--- TASK ---
Each line below from the one containing "イベント (197, 17)" through the one containing "TOP (68, 55)" is to be given again exactly, and no line outside that span.

--- SOURCE RECORDS ---
▼

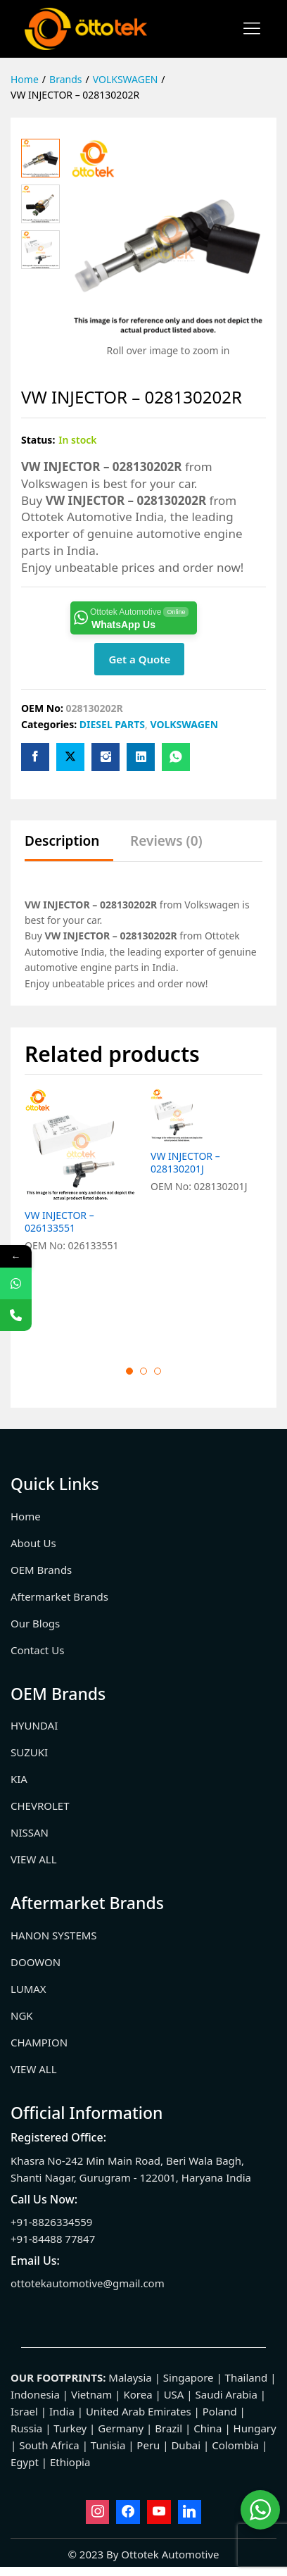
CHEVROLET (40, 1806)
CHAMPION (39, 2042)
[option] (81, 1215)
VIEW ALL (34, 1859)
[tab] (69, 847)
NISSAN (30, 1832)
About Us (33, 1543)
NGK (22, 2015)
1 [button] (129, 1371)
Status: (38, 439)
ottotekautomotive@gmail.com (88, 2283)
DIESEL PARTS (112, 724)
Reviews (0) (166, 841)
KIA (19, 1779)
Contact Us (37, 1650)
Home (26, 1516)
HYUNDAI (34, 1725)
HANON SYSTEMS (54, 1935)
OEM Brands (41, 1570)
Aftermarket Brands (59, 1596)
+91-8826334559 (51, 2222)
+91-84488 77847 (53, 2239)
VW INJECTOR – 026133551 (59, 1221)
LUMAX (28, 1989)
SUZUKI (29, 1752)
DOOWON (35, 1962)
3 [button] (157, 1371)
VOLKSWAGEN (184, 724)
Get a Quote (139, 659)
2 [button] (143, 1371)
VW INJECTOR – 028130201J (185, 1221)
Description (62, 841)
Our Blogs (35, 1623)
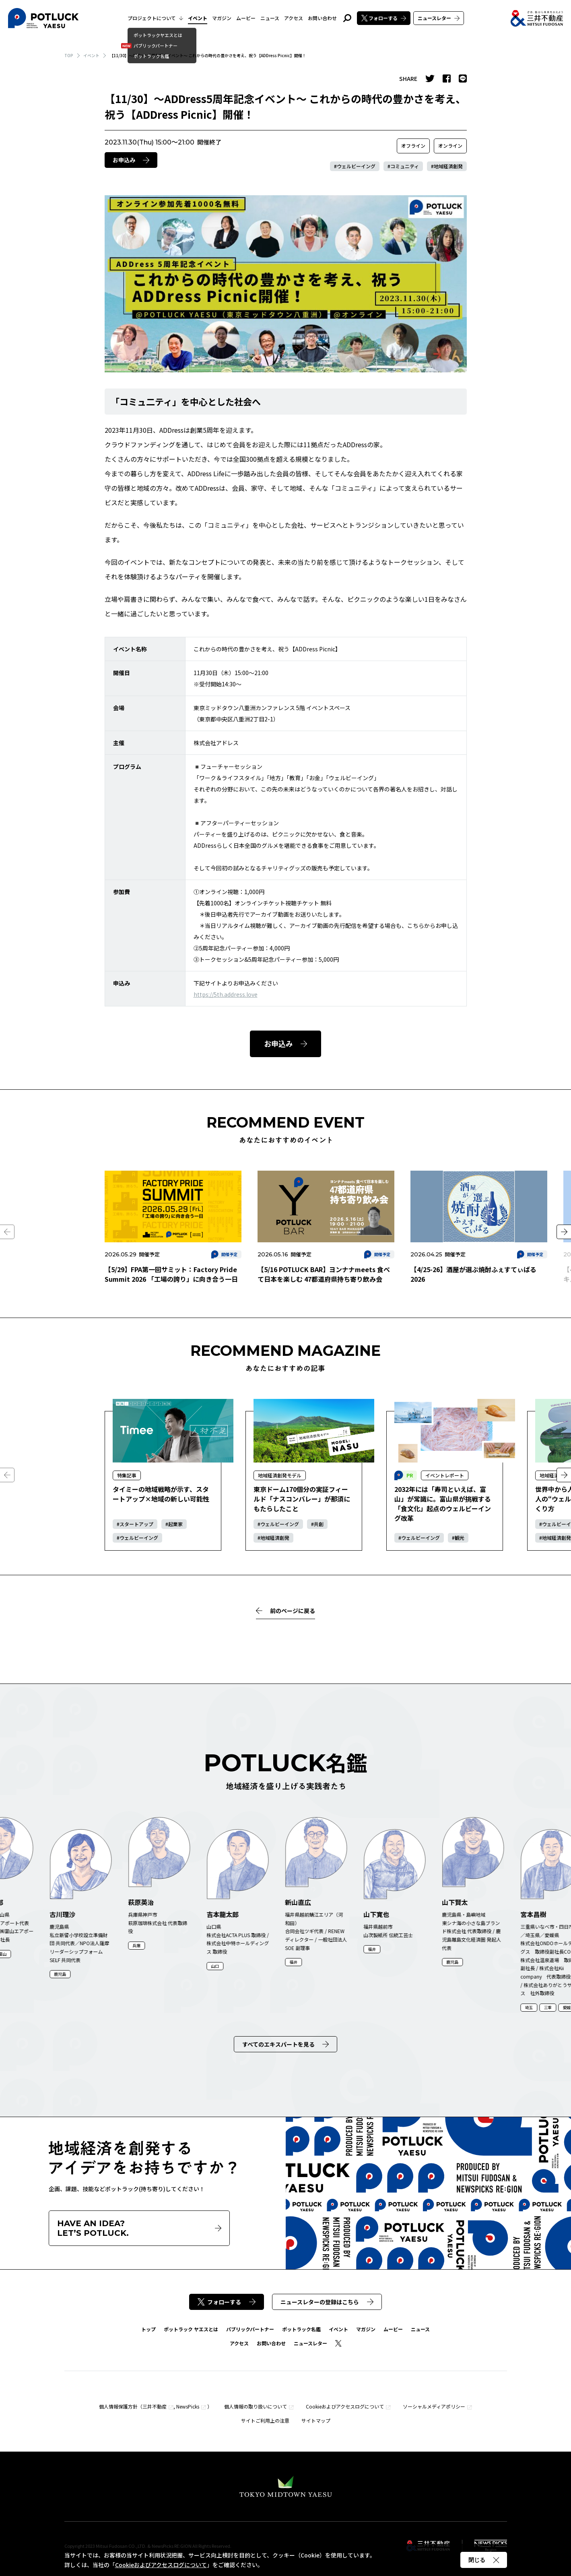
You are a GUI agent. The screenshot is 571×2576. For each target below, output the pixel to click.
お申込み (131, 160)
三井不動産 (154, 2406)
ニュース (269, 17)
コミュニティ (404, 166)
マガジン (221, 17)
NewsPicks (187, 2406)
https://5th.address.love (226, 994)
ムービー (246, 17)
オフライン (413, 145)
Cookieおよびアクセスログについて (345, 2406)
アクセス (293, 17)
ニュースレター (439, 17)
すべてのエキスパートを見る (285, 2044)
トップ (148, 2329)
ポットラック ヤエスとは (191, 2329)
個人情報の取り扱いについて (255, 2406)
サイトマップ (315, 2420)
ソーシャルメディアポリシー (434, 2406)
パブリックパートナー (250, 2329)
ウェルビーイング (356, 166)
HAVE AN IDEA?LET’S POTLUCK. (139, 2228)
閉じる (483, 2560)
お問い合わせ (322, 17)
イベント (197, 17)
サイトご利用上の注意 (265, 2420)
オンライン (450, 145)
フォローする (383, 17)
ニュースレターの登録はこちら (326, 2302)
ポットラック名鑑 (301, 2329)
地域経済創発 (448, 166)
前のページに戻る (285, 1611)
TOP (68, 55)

▲
▼

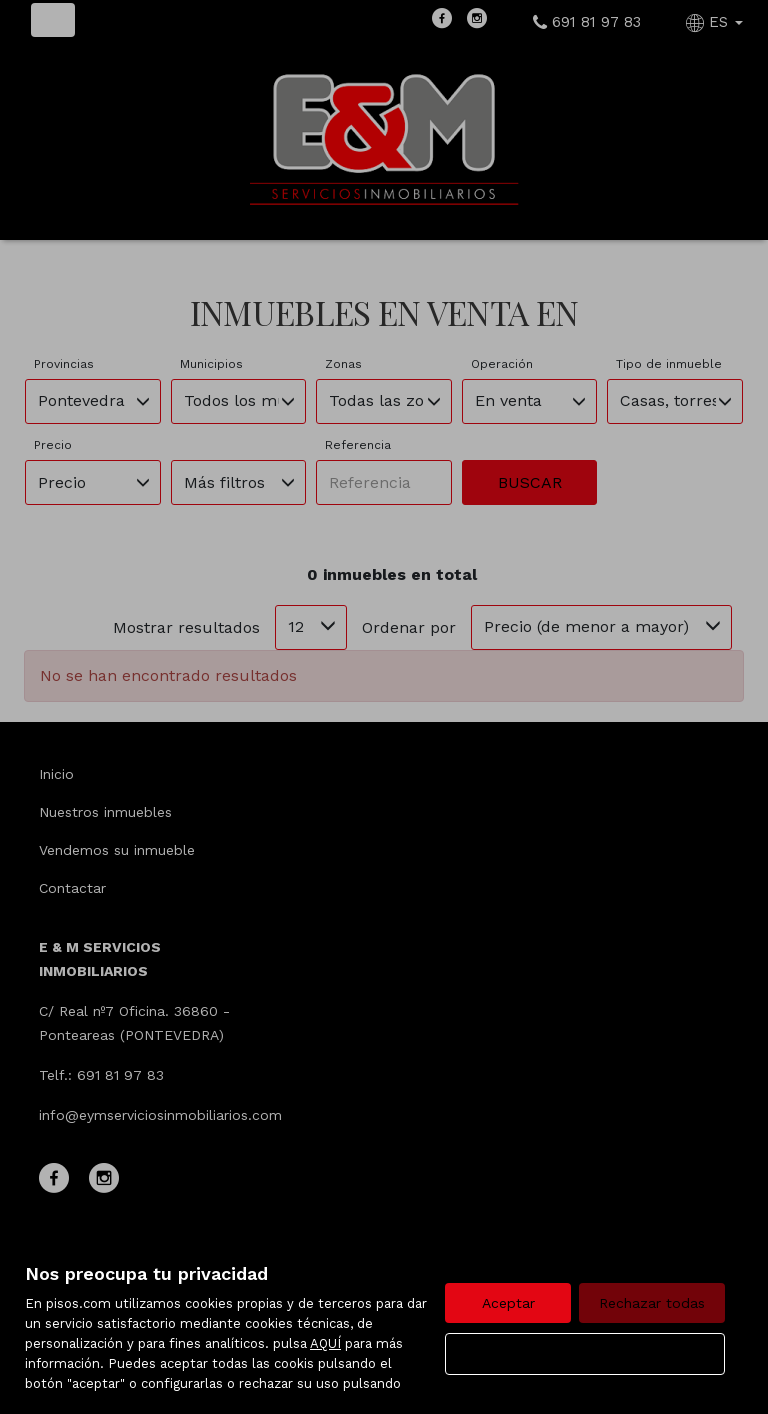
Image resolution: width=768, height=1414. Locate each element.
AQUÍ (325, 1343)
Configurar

▲

--- EXERCISE SOLUTION ---
イベント (197, 17)
サイトご利用上の注意 (265, 2420)
オンライン (450, 145)
フォローする (383, 17)
ニュースレターの登録はこちら (326, 2302)
ポットラック名鑑 (301, 2329)
地域経済創発 (448, 166)
前のページに戻る (285, 1611)
TOP (68, 55)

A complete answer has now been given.